The college admissions scandal that broke earlier this week has put the private equity firm TPG and one of its senior executives in a fight over whether he quit or was fired for cause.
On Thursday evening, TPG emailed a statement to CNBC’s Leslie Picker that said William McGlashan, who had been the head of its growth buyout fund, had been “terminated for cause.” He had been on administrative leave since Tuesday, after he was charged in the nationwide scheme that involved parents bribing college coaches and arranging for falsified standardized test scores to gain admission for their children to several elite universities.
“After reviewing the allegations of personal misconduct in the criminal complaint, we believe the behavior described to be inexcusable and antithetical to the values of our entire organization,” TPG’s statement said.
Dozens of people have been charged in the ongoing case.
But McGlashan is disputing the terms of his departure, saying he resigned. In an email to CNBC around the same time the firm sent its email, a spokesman for McGlashan said he has resigned from TPG’s Rise Fund and TPG Thursday afternoon. “The progress we have made is too important for you to be distracted by the issues I am facing personally,” said the text of a message from McGlashan to TPG board members that was forwarded in the spokesman’s email.
TPG Growth has invested in startups like Airbnb and Uber. McGlashan, a Yale and Stanford Business School graduate, also started the Rise Fund, which is aimed at investments that promote social good. The Rise Fund first launched with the musician Bono and raised $2 billion in 2017. The second iteration of the fund recently had its first close of fundraising, which brought in another $1 billion, a person with knowledge of the matter said.

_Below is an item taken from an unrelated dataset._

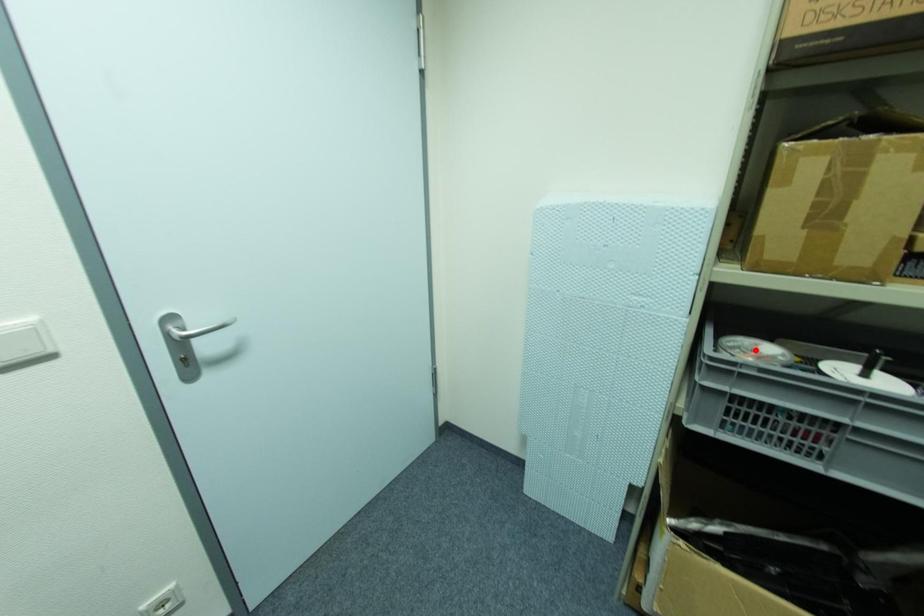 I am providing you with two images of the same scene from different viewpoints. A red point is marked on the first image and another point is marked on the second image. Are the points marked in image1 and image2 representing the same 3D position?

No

Given the McGlashan’s implication in the college bribery scandal, TPG has told investors that they will have the opportunity to “reaffirm” their commitments to the second Rise Fund, or pull their investment if they so choose, a person said.
Prosecutors allege McGlashan paid $50,000 to the charitable arm of a college admissions counseling firm, which was going to correct his son’s answers on a standardized test to boost the score. They also allege he arranged to fake an athletic profile of his son to help gain him admission to the University of Southern California.
CNBC’s Leslie Picker contributed reporting.